The following terms and conditions apply to all business relations between the customer and

Wilke & Bosin Ventures GbR
Jägerallee 37
14469 Potsdam

(hereinafter referred to as "provider"). They are an integral part of all contracts concluded between the customer and the provider and also apply to all future business relations, even if they are not expressly agreed again.

The provider carries out various cloud computing services for its customers.

The services of the provider shall be carried out exclusively on the basis of these terms and conditions in the version valid at the time of the order. The general terms and conditions of the provider shall apply exclusively. Terms and conditions of the customer that deviate from our terms and conditions shall not apply unless we have expressly agreed to their validity in written form.

Conclusion of contract

The website of the provider represents a non-binding invitation to submit an offer to conclude a contract. The provider can accept this offer within 3 business days by sending a written order confirmation or by providing the service as described in the offer. After fruitless expiry of the acceptance period, the offer shall be deemed rejected.

The customer guarantees that the data provided by him is correct and complete and informs the provider of any changes in written form within 14 days. The provider reserves the right to request proof of the correctness of the data provided by the customer and the customer shall provide this proof on request.

There is no entitlement to use the services of the provider. The provider reserves the right to refuse the conclusion of a contract without giving reasons.

Scope of services

The scope of the services provided by the provider can be derived from the corresponding offer information of the provider at the time of submission of the offer by the customer.

The provider undertakes to make commercially reasonable efforts to guarantee a network availability (SLA) of 99.9% on an annual average basis.

Duration of contract

The contract is concluded for an indefinite period of time if not specified otherwise. If no other agreement has been made, the contract is automatically extended by the corresponding period of notice if the contract is not terminated by either party at least 30 days before the end of the contract period. The contract can be terminated by letter, fax or e-mail, as well as from the customer area on the website of the provider.

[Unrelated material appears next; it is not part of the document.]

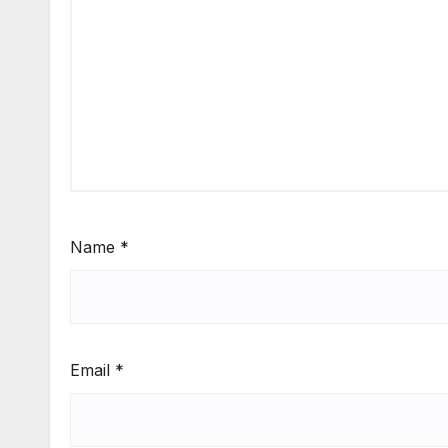
Name
*
Email
*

The right to terminate the contract for good cause remains unaffected. A good cause for the provider is, in particular, if the customer culpably violates the obligations mentioned under § 6. A good cause for the provider also exists if

  • the customer is in arrears with the payment of the remuneration, or a not insignificant part of the remuneration, for two consecutive months or with an amount that is at least equal to two-monthly remuneration for a period of more than two months,
  • the customer intentionally makes false information with regard to the master data provided by him for purpose of his registration,
  • if insolvency proceedings are applied for or opened against the customer's assets or if the opening of such proceedings is refused due to lack of assets

In case of termination of the contract by the customer, all of the customer's data will be deleted from the provider's systems. In case of a change of provider, the provider shall be entitled to a right of retention of the customer's data with regard to the release declaration vis-à-vis the new provider, insofar as the customer has not yet or not fully provided the remuneration owed and due under the contract.

Remuneration, default of payment and reminder

Valid are the prices on the provider's website or otherwise agreed prices at the time of the conclusion of the contract. Payment of the agreed remuneration is possible by bank transfer, using PayPal, Inc.'s services and by credit cards of the providers VISA, MasterCard, American Express.

The provider issues an invoice for the services rendered on a monthly basis unless otherwise agreed. The invoices are due for payment immediately upon receipt without deduction. Exceptions are possible for services and products that are declared as "prepaid". For these services and products, the payment is due immediately upon conclusion of the contract.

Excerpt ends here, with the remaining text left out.